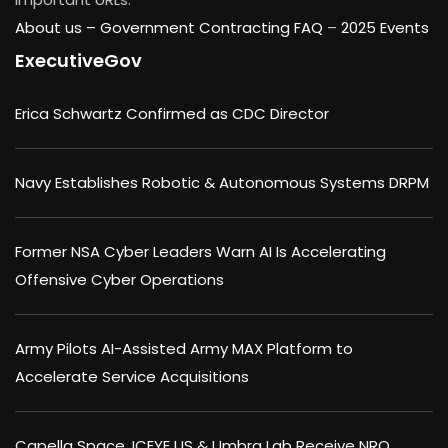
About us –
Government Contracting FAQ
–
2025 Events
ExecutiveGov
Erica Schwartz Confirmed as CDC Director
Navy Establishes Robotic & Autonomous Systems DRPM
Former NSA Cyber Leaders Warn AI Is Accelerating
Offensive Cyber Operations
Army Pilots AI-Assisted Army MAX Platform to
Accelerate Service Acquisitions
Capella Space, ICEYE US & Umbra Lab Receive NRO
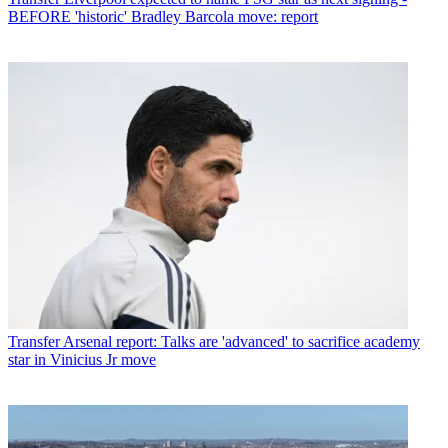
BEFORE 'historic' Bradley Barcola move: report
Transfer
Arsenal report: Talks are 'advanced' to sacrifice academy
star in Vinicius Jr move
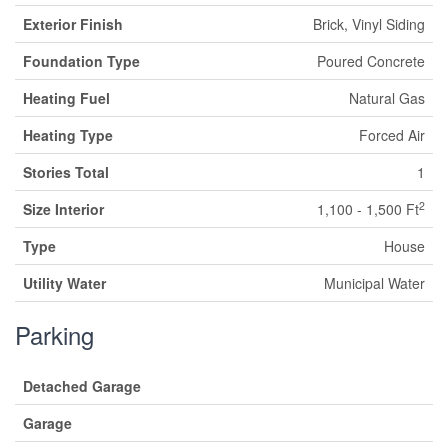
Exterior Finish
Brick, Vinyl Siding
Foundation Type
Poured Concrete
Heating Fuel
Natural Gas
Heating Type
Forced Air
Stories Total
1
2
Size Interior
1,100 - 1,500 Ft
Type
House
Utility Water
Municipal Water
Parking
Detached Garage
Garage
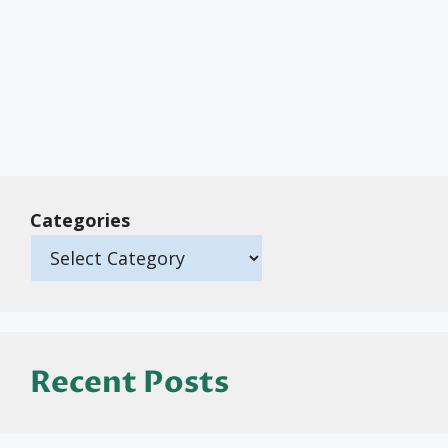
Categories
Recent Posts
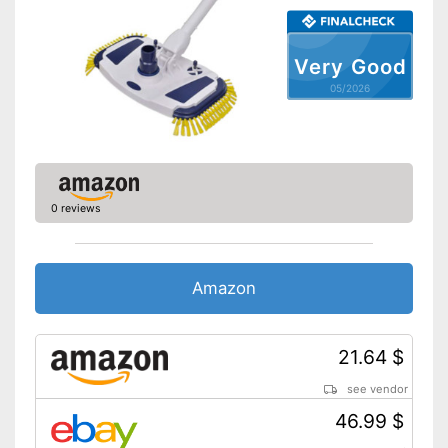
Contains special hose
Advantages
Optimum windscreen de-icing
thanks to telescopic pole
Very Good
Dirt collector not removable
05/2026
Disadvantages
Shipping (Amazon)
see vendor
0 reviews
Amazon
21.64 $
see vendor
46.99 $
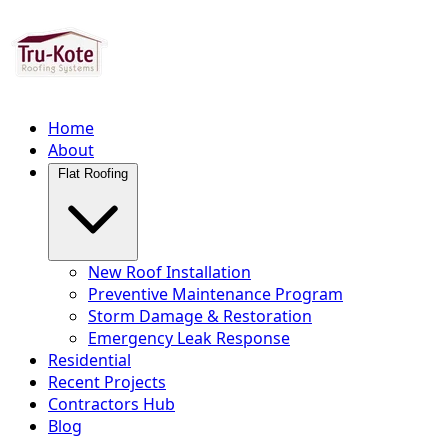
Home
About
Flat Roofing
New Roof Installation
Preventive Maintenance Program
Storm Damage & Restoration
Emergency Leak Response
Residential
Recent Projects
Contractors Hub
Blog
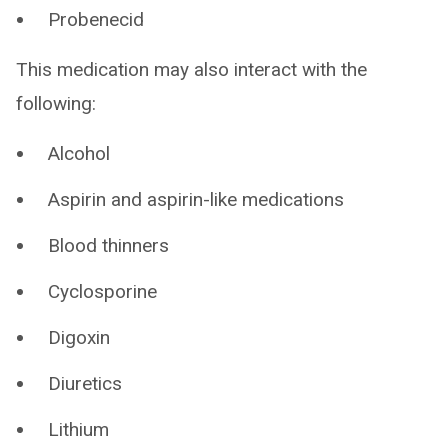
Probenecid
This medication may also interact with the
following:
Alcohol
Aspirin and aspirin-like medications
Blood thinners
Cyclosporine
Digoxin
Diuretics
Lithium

================

Select from the material above each line in which the string "report" appears, and list those lines.

BEFORE 'historic' Bradley Barcola move: report
Arsenal report: Talks are 'advanced' to sacrifice academy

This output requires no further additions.